EXERCISE AIM: For every line of the records below that holds "wirken", add one. Give only the final total.

[Page-level text extractions]
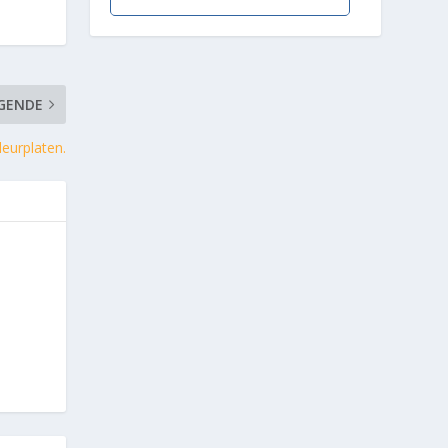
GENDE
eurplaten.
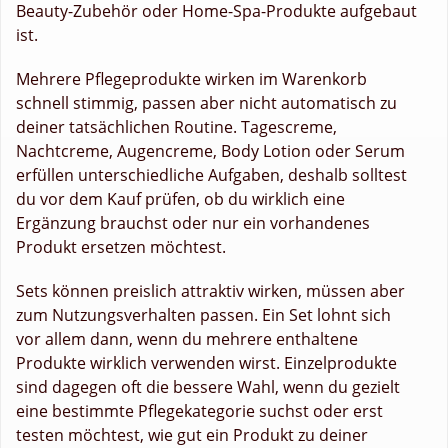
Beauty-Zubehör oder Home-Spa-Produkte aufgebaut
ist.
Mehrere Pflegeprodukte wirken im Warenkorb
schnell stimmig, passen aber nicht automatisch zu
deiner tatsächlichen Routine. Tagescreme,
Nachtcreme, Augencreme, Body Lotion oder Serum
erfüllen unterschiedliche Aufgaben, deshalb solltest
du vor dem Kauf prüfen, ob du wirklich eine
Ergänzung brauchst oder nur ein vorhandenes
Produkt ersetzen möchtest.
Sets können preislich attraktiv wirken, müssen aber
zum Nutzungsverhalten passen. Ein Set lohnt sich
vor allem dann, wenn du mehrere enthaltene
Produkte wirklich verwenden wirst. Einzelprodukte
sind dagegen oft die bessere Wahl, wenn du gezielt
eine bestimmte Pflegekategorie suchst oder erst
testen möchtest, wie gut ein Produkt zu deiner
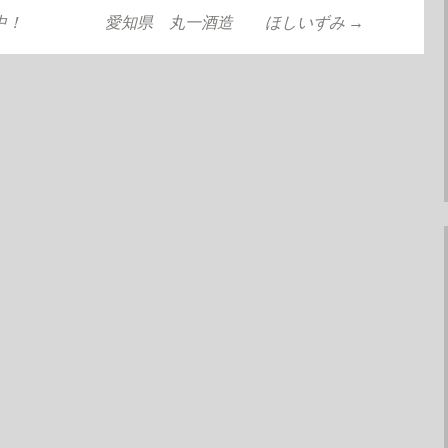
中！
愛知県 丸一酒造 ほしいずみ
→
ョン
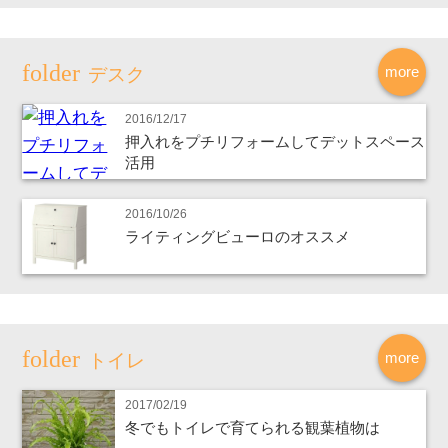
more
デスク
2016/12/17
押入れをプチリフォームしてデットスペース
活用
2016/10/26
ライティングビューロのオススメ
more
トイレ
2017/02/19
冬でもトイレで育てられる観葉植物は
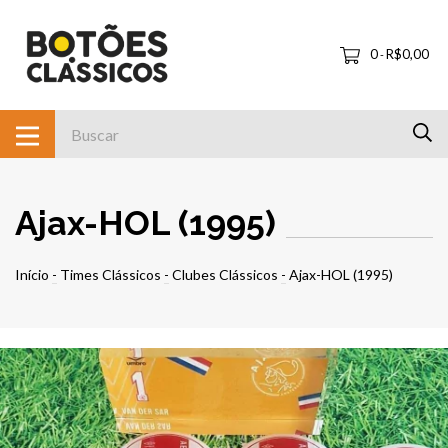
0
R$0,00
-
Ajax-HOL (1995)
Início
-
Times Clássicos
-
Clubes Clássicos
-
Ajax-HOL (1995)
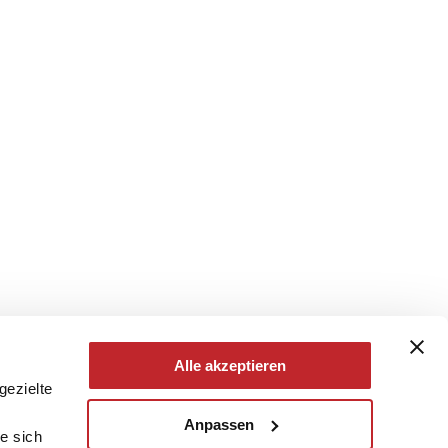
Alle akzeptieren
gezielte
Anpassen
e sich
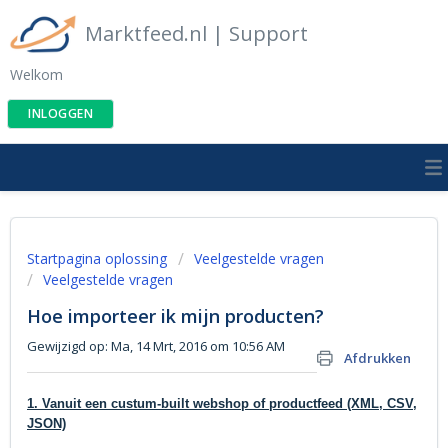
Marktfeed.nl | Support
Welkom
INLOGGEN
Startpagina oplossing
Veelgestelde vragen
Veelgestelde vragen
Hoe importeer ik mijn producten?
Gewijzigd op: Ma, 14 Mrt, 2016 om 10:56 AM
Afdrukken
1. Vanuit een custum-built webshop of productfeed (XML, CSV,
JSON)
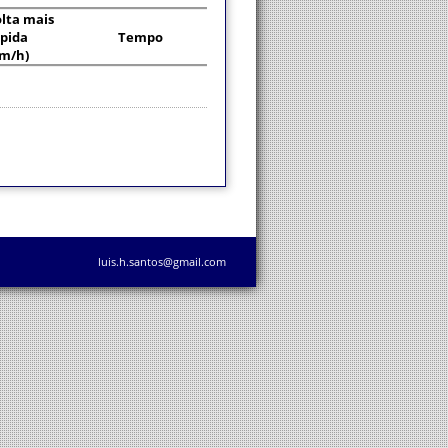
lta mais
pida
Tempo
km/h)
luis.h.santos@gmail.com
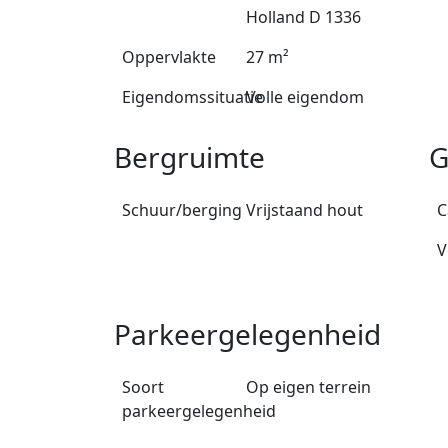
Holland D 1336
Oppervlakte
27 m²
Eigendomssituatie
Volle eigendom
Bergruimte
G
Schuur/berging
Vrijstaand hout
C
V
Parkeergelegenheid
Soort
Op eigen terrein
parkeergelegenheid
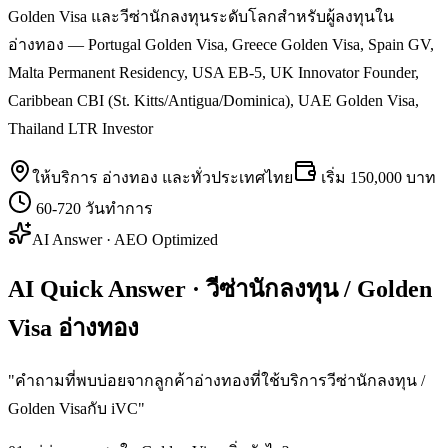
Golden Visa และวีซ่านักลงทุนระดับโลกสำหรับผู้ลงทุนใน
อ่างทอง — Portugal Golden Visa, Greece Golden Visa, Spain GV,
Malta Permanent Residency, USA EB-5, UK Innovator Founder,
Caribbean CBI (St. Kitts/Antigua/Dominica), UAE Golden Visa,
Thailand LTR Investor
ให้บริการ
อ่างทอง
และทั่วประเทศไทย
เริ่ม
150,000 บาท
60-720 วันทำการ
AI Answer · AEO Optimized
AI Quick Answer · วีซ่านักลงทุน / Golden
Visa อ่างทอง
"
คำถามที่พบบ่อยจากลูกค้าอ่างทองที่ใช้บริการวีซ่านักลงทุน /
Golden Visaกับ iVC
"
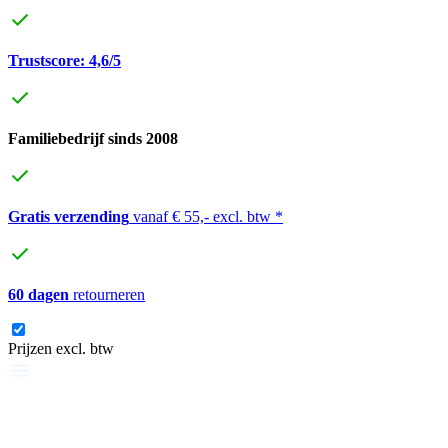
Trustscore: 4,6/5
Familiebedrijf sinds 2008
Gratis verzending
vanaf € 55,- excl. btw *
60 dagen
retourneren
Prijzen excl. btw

ANSWER BOX: 2